▸ Task to carry out:
From the records beneath, determine how many lines contain "이용하는" and report only that figure.

(Saved data entries)
....................

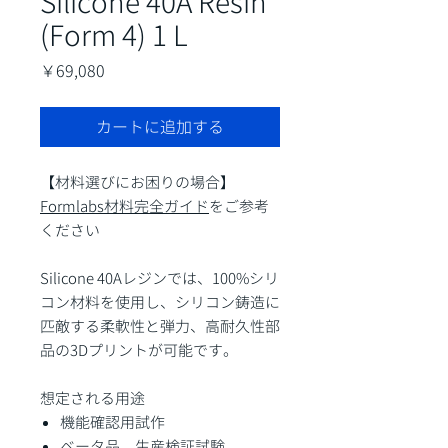
Silicone 40A Resin
(Form 4) 1 L
価
￥69,080
格
カートに追加する
【材料選びにお困りの場合】
Formlabs材料完全ガイド
をご参考
ください
Silicone 40Aレジンでは、100%シリ
コン材料を使用し、シリコン鋳造に
匹敵する柔軟性と弾力、高耐久性部
品の3Dプリントが可能です。
想定される用途
機能確認用試作
ベータ品、生産検証試験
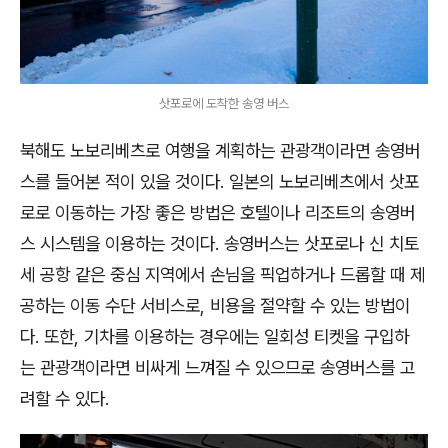
삿포로에 도착한 송영 버스
북해도 노보리베츠로 여행을 계획하는 관광객이라면 송영버
스를 들어본 적이 있을 것이다. 일본의 노보리베츠에서 삿포
로로 이동하는 가장 좋은 방법은 호텔이나 리조트의 송영버
스 시스템을 이용하는 것이다. 송영버스는 삿포로나 신 치토
세 공항 같은 중심 지역에서 손님을 픽업하거나 드롭할 때 제
공하는 이동 수단 서비스로, 비용을 절약할 수 있는 방법이
다. 또한, 기차를 이용하는 경우에는 일회성 티켓을 구입하
는 관광객이라면 비싸게 느껴질 수 있으므로 송영버스를 고
려할 수 있다.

....................

▸ Answer to this exercise:
2